◆ SOURCE MATERIAL
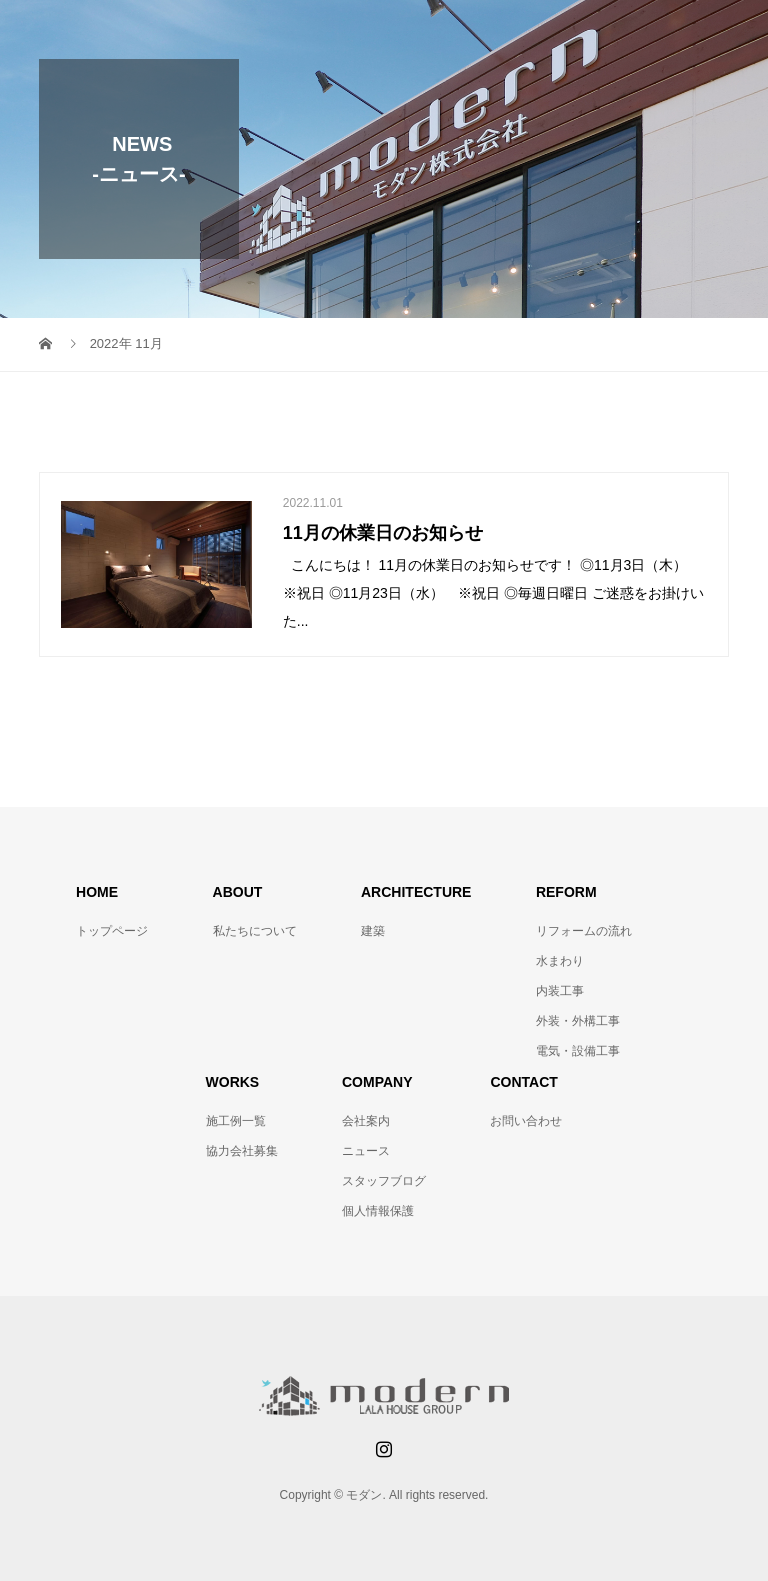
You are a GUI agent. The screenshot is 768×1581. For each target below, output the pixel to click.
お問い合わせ (526, 1121)
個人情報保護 (378, 1211)
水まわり (560, 961)
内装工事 (560, 991)
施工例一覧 (236, 1121)
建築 (373, 931)
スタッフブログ (384, 1181)
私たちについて (255, 931)
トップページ (112, 931)
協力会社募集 (242, 1151)
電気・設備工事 (578, 1051)
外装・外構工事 (578, 1021)
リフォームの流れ (584, 931)
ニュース (366, 1151)
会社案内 (366, 1121)
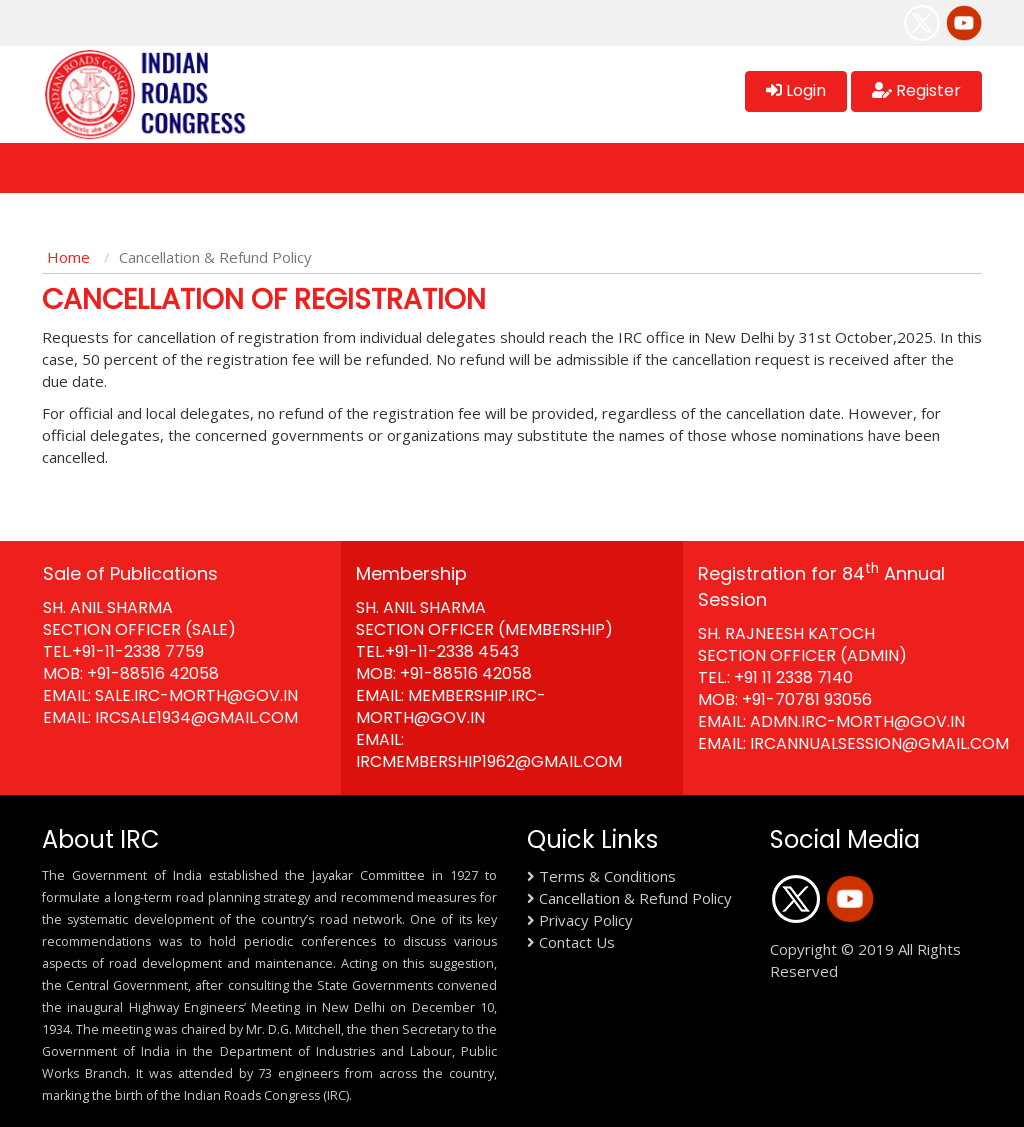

◆ PROMPT
Without including any pictures, set down word for word every line from the one containing "個人情報保護 (378, 1211)" through the last line of the material.

◆ RESULT OF THIS EXERCISE
個人情報保護 (378, 1211)
水まわり (560, 961)
内装工事 (560, 991)
施工例一覧 (236, 1121)
建築 (373, 931)
スタッフブログ (384, 1181)
私たちについて (255, 931)
トップページ (112, 931)
協力会社募集 (242, 1151)
電気・設備工事 (578, 1051)
外装・外構工事 (578, 1021)
リフォームの流れ (584, 931)
ニュース (366, 1151)
会社案内 (366, 1121)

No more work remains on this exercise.